En la Villa de Madrid, a veintinueve de Junio de dos mil doce.

En el recurso de casación por infracción de Ley y precepto constitucional que ante Nos pende, interpuesto por Carlos Daniel, contra Sentencia dictada por la Sección Segunda de la Audiencia Provincial de Barcelona, que le condenó por un delito contra la salud pública, los Excmos. Sres. Magistrados componentes de la Sala Segunda del Tribunal Supremo que al margen se expresan se han constituido para deliberación, votación y Fallo bajo la Presidencia del primero y Ponencia del Excmo. Sr. D. Antonio del Moral Garcia. Estando dicho recurrente representado por la Procuradora Sra. Clemente Marmol. Ha sido parte también el Ministerio Fiscal.

ANTECEDENTES

  1. - El Juzgado de Instrucción núm. nueve de los de Barcelona incoó Procedimiento Abreviado con el nº 54/11-V, (Diligencias Previas 3000/10), contra Carlos Daniel, y una vez concluso lo remitió a la Audiencia Provincial de Barcelona (Sec. Segunda) que, con fecha veinte de octubre de dos mil doce, dictó sentencia que contiene los siguientes Hechos Probados:

    >.

  2. - La Audiencia de instancia dictó el siguiente pronunciamiento:

    >. 3.- Notificada la Sentencia a las partes se preparó recurso de casación por infracción de ley y vulneración de precepto constitucional, por Carlos Daniel, que se tuvo por anunciado; remitiéndose a esta Sala Segunda del Tribunal Supremo las certificaciones necesarias para su sustanciación y resolución, formándose el correspondiente rollo y formalizándose el recurso, alegando los motivos siguientes:

    Motivos aducidos en nombre de Carlos Daniel .
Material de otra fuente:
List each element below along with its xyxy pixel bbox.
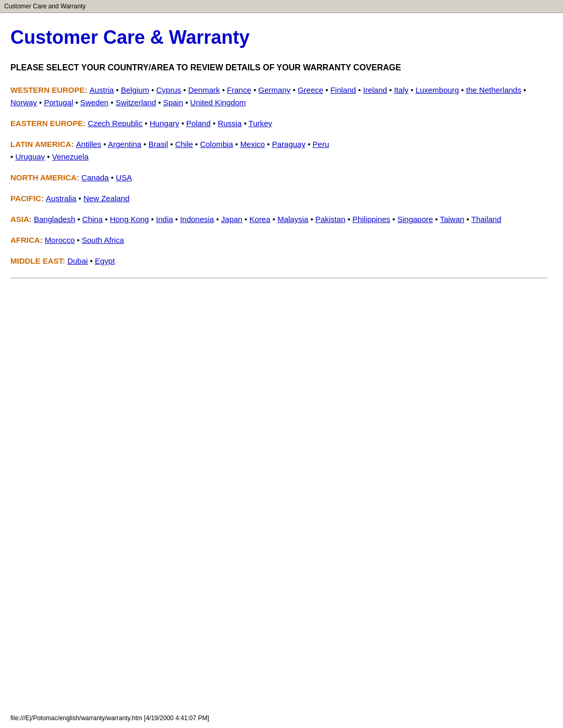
country-link-usa[interactable]: USA [116,173,132,182]
tab-bar: Customer Care and Warranty [0,0,563,13]
country-link-thailand[interactable]: Thailand [471,215,501,224]
country-link-japan[interactable]: Japan [221,215,242,224]
country-link-india[interactable]: India [156,215,173,224]
separator [10,278,547,278]
status-text: file:///E|/Potomac/english/warranty/warr… [10,714,209,722]
country-link-mexico[interactable]: Mexico [240,140,265,149]
country-link-austria[interactable]: Austria [90,85,114,94]
country-link-italy[interactable]: Italy [394,85,409,94]
status-bar: file:///E|/Potomac/english/warranty/warr… [10,713,209,723]
country-link-indonesia[interactable]: Indonesia [180,215,214,224]
country-link-canada[interactable]: Canada [81,173,109,182]
country-link-new-zealand[interactable]: New Zealand [83,194,129,203]
country-link-argentina[interactable]: Argentina [108,140,141,149]
country-link-luxembourg[interactable]: Luxembourg [415,85,459,94]
country-link-denmark[interactable]: Denmark [188,85,220,94]
country-link-malaysia[interactable]: Malaysia [277,215,308,224]
country-link-czech-republic[interactable]: Czech Republic [88,119,142,128]
country-link-switzerland[interactable]: Switzerland [116,98,156,107]
country-link-portugal[interactable]: Portugal [44,98,73,107]
region-middle-east: MIDDLE EAST: Dubai • Egypt [10,255,547,267]
country-link-united-kingdom[interactable]: United Kingdom [190,98,246,107]
country-link-finland[interactable]: Finland [331,85,356,94]
country-link-antilles[interactable]: Antilles [76,140,101,149]
country-link-brasil[interactable]: Brasil [149,140,168,149]
country-link-norway[interactable]: Norway [10,98,37,107]
region-label-north-america: NORTH AMERICA: [10,173,81,182]
country-link-sweden[interactable]: Sweden [80,98,108,107]
country-link-taiwan[interactable]: Taiwan [440,215,464,224]
country-link-russia[interactable]: Russia [218,119,242,128]
country-link-chile[interactable]: Chile [175,140,193,149]
country-link-philippines[interactable]: Philippines [352,215,390,224]
region-africa: AFRICA: Morocco • South Africa [10,234,547,246]
region-label-asia: ASIA: [10,215,34,224]
country-link-hong-kong[interactable]: Hong Kong [110,215,149,224]
regions-container: WESTERN EUROPE: Austria • Belgium • Cypr… [10,84,547,267]
country-link-egypt[interactable]: Egypt [95,256,115,265]
country-link-poland[interactable]: Poland [186,119,211,128]
country-link-france[interactable]: France [227,85,251,94]
region-western-europe: WESTERN EUROPE: Austria • Belgium • Cypr… [10,84,547,109]
country-link-ireland[interactable]: Ireland [363,85,387,94]
country-link-dubai[interactable]: Dubai [67,256,88,265]
country-link-morocco[interactable]: Morocco [45,236,75,244]
region-eastern-europe: EASTERN EUROPE: Czech Republic • Hungary… [10,117,547,130]
page-subtitle: PLEASE SELECT YOUR COUNTRY/AREA TO REVIE… [10,62,547,73]
country-link-hungary[interactable]: Hungary [150,119,179,128]
region-north-america: NORTH AMERICA: Canada • USA [10,171,547,184]
region-label-eastern-europe: EASTERN EUROPE: [10,119,88,128]
region-pacific: PACIFIC: Australia • New Zealand [10,192,547,205]
country-link-colombia[interactable]: Colombia [200,140,233,149]
region-label-western-europe: WESTERN EUROPE: [10,85,90,94]
country-link-pakistan[interactable]: Pakistan [315,215,346,224]
main-content: Customer Care & Warranty PLEASE SELECT Y… [0,13,563,310]
region-latin-america: LATIN AMERICA: Antilles • Argentina • Br… [10,138,547,163]
country-link-germany[interactable]: Germany [259,85,291,94]
country-link-spain[interactable]: Spain [163,98,183,107]
country-link-south-africa[interactable]: South Africa [82,236,124,244]
country-link-greece[interactable]: Greece [298,85,323,94]
country-link-peru[interactable]: Peru [313,140,329,149]
tab-title: Customer Care and Warranty [4,3,85,10]
country-link-paraguay[interactable]: Paraguay [272,140,305,149]
country-link-turkey[interactable]: Turkey [249,119,272,128]
country-link-china[interactable]: China [82,215,103,224]
region-asia: ASIA: Bangladesh • China • Hong Kong • I… [10,213,547,226]
country-link-cyprus[interactable]: Cyprus [156,85,181,94]
region-label-latin-america: LATIN AMERICA: [10,140,76,149]
country-link-venezuela[interactable]: Venezuela [52,152,89,161]
country-link-bangladesh[interactable]: Bangladesh [34,215,75,224]
region-label-pacific: PACIFIC: [10,194,46,203]
country-link-uruguay[interactable]: Uruguay [15,152,45,161]
country-link-korea[interactable]: Korea [250,215,271,224]
region-label-middle-east: MIDDLE EAST: [10,256,67,265]
country-link-singapore[interactable]: Singapore [397,215,433,224]
country-link-the-netherlands[interactable]: the Netherlands [466,85,521,94]
page-heading: Customer Care & Warranty [10,23,547,52]
country-link-australia[interactable]: Australia [46,194,76,203]
region-label-africa: AFRICA: [10,236,45,244]
country-link-belgium[interactable]: Belgium [121,85,149,94]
    Motivo único .-Por infracción de ley, al amparo del art. 849.1 de la LECriminal, por inaplicación indebida del art. 368 del Código Penal 2º párrafo.

  3. - El Ministerio Fiscal se instruyó del recurso interpuesto por Carlos Daniel, interesando la inadmisión del motivo y subsidiariamente su desestimación; la Sala admitió el recurso, quedando conclusos los autos para señalamiento de Fallo cuando por turno correspondiera.
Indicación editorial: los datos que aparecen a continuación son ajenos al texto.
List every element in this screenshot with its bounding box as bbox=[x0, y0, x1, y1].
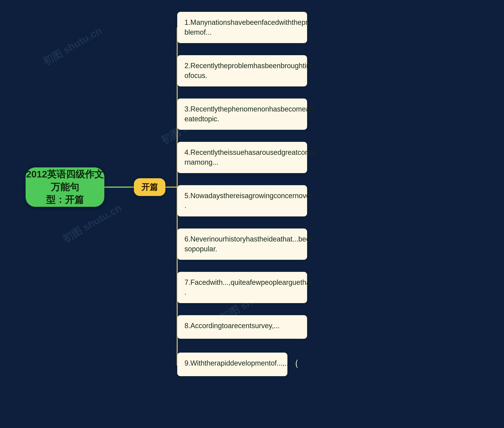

  4. - Realizado el señalamiento para Fallo se celebró la deliberación y votación prevenidas el día veintisiete de junio de 2012.

FUNDAMENTOS DE DERECHO

PRIMERO

En su único motivo la representación procesal del recurrente denuncia al amparo del art.
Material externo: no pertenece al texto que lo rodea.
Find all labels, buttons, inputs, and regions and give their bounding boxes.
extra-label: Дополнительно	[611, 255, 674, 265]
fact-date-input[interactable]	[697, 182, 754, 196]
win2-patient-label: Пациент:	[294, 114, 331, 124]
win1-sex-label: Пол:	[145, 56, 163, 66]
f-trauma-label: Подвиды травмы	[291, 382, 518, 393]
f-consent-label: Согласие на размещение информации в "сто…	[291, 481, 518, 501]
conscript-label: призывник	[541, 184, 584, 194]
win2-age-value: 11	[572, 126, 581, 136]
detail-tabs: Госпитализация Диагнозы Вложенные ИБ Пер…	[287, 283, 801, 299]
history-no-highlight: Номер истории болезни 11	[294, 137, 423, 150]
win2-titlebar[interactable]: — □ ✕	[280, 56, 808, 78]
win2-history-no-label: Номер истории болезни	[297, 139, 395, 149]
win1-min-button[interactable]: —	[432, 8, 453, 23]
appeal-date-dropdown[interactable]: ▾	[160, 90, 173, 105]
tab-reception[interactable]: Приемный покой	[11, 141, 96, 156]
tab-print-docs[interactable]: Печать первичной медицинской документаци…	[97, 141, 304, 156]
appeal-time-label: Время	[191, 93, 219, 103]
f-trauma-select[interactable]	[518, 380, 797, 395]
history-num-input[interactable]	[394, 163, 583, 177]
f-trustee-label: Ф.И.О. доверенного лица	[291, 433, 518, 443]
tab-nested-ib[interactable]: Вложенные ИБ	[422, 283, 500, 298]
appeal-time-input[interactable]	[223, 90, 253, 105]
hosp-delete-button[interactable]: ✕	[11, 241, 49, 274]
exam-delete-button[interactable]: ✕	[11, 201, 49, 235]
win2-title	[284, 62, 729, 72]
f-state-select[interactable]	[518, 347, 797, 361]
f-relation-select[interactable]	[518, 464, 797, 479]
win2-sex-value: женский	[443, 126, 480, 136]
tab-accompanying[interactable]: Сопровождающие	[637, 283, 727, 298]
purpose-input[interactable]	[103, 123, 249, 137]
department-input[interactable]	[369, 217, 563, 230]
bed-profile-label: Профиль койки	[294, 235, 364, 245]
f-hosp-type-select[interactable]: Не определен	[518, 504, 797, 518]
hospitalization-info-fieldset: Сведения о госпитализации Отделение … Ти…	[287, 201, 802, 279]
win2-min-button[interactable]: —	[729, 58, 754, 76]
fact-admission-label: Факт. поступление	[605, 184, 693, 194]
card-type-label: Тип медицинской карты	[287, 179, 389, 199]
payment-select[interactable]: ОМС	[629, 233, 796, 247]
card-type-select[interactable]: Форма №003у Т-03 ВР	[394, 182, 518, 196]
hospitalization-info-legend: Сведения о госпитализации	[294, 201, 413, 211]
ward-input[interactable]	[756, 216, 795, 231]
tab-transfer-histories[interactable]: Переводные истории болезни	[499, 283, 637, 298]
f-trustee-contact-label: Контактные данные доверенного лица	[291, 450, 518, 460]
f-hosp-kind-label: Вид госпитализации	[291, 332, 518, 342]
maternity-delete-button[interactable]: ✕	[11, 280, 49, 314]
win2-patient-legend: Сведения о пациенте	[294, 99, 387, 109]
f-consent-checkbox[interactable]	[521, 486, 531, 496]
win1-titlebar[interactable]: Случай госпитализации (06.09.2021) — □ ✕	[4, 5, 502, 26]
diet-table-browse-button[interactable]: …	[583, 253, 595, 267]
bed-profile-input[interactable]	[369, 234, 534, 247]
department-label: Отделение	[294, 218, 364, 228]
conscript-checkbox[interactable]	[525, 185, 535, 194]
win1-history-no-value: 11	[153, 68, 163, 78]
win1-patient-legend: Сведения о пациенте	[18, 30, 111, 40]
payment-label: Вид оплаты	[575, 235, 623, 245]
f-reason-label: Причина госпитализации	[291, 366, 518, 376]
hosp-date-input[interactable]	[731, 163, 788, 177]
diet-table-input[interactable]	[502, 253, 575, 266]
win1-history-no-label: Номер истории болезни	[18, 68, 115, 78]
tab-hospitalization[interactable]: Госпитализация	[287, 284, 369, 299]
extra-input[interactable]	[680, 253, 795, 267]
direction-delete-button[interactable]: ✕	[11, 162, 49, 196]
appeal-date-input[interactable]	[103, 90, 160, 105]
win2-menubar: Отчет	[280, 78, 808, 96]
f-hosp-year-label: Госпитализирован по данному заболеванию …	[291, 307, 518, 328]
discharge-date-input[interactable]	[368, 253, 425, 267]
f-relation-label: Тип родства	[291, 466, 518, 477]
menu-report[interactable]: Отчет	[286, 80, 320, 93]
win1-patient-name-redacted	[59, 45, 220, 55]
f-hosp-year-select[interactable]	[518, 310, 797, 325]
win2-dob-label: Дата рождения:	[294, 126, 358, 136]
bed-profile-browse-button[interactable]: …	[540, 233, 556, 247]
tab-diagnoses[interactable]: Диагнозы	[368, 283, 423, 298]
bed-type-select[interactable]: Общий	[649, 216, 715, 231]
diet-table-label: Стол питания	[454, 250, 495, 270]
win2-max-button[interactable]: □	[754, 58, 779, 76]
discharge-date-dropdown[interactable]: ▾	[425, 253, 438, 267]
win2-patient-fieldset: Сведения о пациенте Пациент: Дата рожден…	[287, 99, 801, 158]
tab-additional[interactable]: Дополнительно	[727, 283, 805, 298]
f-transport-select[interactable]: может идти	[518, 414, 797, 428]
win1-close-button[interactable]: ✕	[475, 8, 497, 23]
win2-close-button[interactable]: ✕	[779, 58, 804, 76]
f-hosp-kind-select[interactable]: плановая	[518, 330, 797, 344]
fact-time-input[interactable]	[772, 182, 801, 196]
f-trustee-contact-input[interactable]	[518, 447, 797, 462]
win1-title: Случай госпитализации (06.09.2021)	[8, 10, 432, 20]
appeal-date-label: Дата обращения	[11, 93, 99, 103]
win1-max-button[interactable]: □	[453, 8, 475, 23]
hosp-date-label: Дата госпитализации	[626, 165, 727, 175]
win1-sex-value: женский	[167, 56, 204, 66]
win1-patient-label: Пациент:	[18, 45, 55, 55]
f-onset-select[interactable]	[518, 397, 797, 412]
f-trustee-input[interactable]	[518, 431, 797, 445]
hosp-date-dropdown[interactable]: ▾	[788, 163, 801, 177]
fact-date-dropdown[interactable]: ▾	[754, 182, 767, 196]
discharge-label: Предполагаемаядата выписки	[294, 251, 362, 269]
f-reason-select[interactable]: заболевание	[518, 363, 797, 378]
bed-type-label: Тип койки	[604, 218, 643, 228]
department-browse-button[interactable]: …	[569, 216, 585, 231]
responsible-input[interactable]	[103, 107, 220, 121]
849.1 de la LECrim, la indebida inaplicación del art. 368.2 del CP . Procede la atenuación de la pena, rechazada por el Tribunal sentenciador, puesto que se ha de atender a la cantidad de sustancia estupefaciente objeto del delito. Sumadas las tres papelinas, se trata de un total de 0,0298 gramos de heroína pura. En supuestos similares se ha aplicado el subtipo atenuado. El acusado negó que se dedicara al tráfico de drogas. No hay elemento probatorio alguno, que sobrepase la mera conjetura, acreditativo de que ese sea su medio de vida.

A los efectos del art. 368.2 del CP, en la redacción ofrecida por la reforma operada por Ley Orgánica 5/2010, la falta de relevancia del hecho imputado y la excepcionalidad de las circunstancias que concurran en el sujeto activo, han de constar expresamente en el juicio histórico o, cuando menos, deducirse de la resolución recurrida. En este supuesto el Tribunal a quo rechaza la atenuación entendiendo que la ocupación de dos envoltorios más con heroína, además del ya transmitido sugiere su dedicación habitual a esa actividad como medio de vida, y apunta como factores que militarían en contra de la atenuación una previa condena por delito contra la seguridad vial y un antecedente policial por una supuesta infracción de otra naturaleza.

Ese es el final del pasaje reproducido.